Gourdjiev laughed as if he didn’t have a care in the world. “Your partying will be the death of you, Oriel Jovovich, of that there can be no doubt.”

This was in the days before Batchuk had been named deputy prime minister, before Yukin has ascended to his self-styled throne, but the two were already close, stars rising in tandem through the perilous firmament of the Russian political chop shop. In fact, it was Batchuk who had introduced Yukin to Gourdjiev, who was then already the éminence grise in the power politics of Ukraine, in all of Eastern Europe, in fact. At that time it was essential to have Gourdjiev’s backing and influence in order to rise to the first tier of power. Batchuk, who loved Roman history, thought of his friend as Claudius, a man who had decided to step away from the bloody turbulence at the center of Eastern European politics, but not from the corridors of power, where he manipulated people and events from deep within its shadowed recesses. Like Claudius he was an unprepossessing man, a man you assumed to be in the twilight of his life, who, like the generals of antiquity, was content to gaze out over the Palatine hill to the magnificent centurion cypresses, dreaming of past glories. Until you came in contact, or perhaps conflict was the correct word, with his astonishing intellect.

For many years Batchuk had stood in awe of Gourdjiev, dealing with Yukin and others as the older man did, with discretion, shrewdness, and diabolical foresight, but try as he might Gourdjiev’s mind was always six or seven steps ahead of him, and in denying the lack in himself he began to envy Gourdjiev, and this malice slowly and inexorably curdled their friendship.

“Who is that man with Nikki?” he said almost as soon as Gourdjiev sat down. He had not meant to, but to his dismay—or, more accurately, horror—he couldn’t help himself.

“That’s Alexsei Mandanovich Dementiev,” Gourdjiev said.

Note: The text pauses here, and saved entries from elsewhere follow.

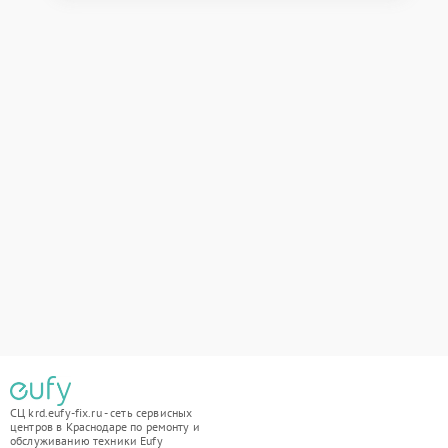
СЦ krd.eufy-fix.ru - сеть сервисных
центров в Краснодаре по ремонту и
обслуживанию техники Eufy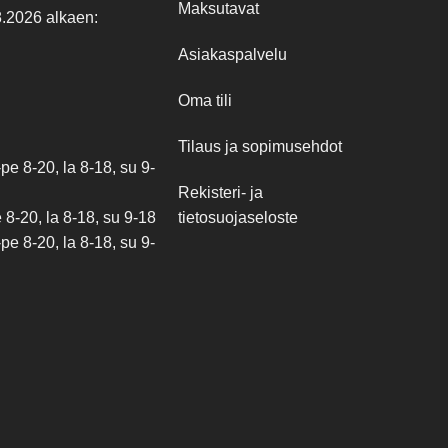
Maksutavat
8.2026 alkaen:
Asiakaspalvelu
Oma tili
Tilaus ja sopimusehdot
e 8-20, la 8-18, su 9-
Rekisteri- ja
tietosuojaseloste
8-20, la 8-18, su 9-18
e 8-20, la 8-18, su 9-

It disgusted Batchuk that he could not take his eyes off her. He’d heard about her, of course, but until this moment Gourdjiev had kept her away from him. Was it by design, he wondered. He watched Nikki and Alexsei, absurdly jealous that they seemed to fit together like two
pieces of a jigsaw puzzle, as if their births were also the birth of a shared destiny. They cleaved to one another, so blissful only a cataclysm, he was certain, could separate them. He said naively, stupidly, “They’re seeing one another?” and immediately despised himself for it.

“You could say that.” Gourdjiev laughed again. “He and Nikki are getting married next month.”

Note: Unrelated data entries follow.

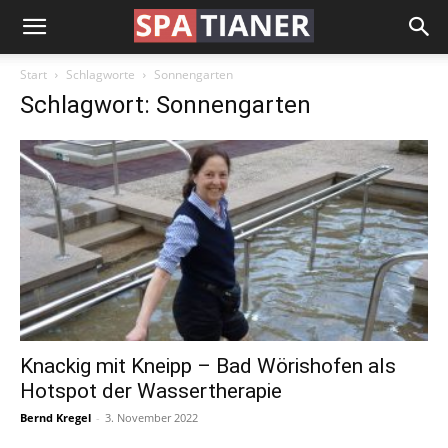
Start
Schlagworte
Sonnengarten
Schlagwort: Sonnengarten
Knackig mit Kneipp – Bad Wörishofen als
Hotspot der Wassertherapie
Bernd Kregel
-
3. November 2022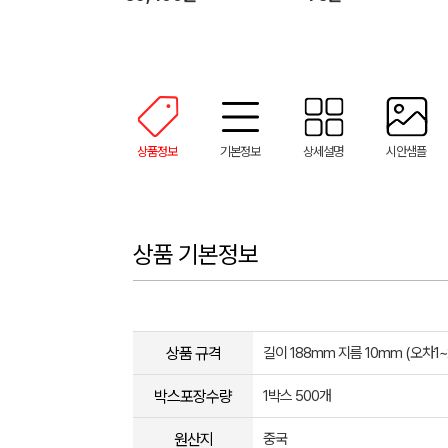
상품정보
기본정보
상세설명
시안샘플
상품 기본정보
상품 규격
길이 188mm 지름 10mm (오차1
박스포장수량
1박스 500개
원산지
중국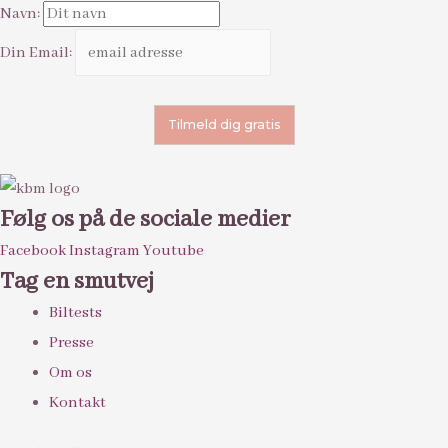
Navn:
Din Email:
Følg os på de sociale medier
Facebook
Instagram
Youtube
Tag en smutvej
Biltests
Presse
Om os
Kontakt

With a start, Batchuk returned to the unpleasant present. The candy-colored world of the Baskin-Robbins, with its yammering kids and harried-looking parents, turned his stomach. Sick to his soul, he rose and stalked out, only to return and glare at them all.

 

“I’
LL CALL
the president,” Jack said, “and tell him what’s going on. He’ll take the appropriate actions as far as General Brandt is concerned.”

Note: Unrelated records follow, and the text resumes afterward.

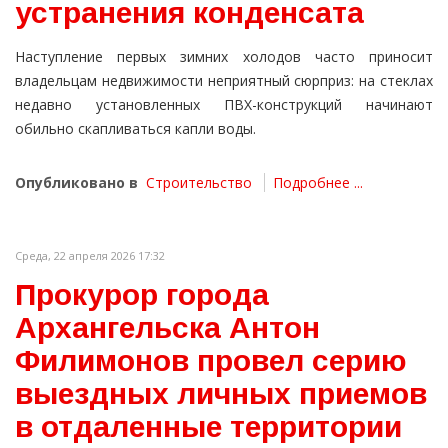
устранения конденсата
Наступление первых зимних холодов часто приносит
владельцам недвижимости неприятный сюрприз: на стеклах
недавно установленных ПВХ-конструкций начинают
обильно скапливаться капли воды.
Опубликовано в
Строительство
Подробнее ...
Среда, 22 апреля 2026 17:32
Прокурор города
Архангельска Антон
Филимонов провел серию
выездных личных приемов
в отдаленные территории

“He may, indeed, do that,” Magnussen said, “but do you really think he will hold up the signing of this historic accord based on your say-so?” He shook his head. “We have no hard evidence of Brandt’s personal involvement.”

“But I know he ordered a sanction on Annika,” Jack said. “That, surely, is overstepping his authority.”

“It may or it may not, we have no way of knowing,” Kharkishvili said. “But the thornier issue, the conundrum that we cannot even begin to solve, is if someone is behind General Brandt and, if so, who it is. This is why we need you. Because getting rid of Brandt, even stopping the signing may not be enough to keep Yukin and Batchuk from ordering their troops across the border. You have no idea how desperate Russia is for new energy sources, how far Yukin is prepared to go in order to obtain them.”

“Either way,” Jack said, “I’m going to have to inform the president.”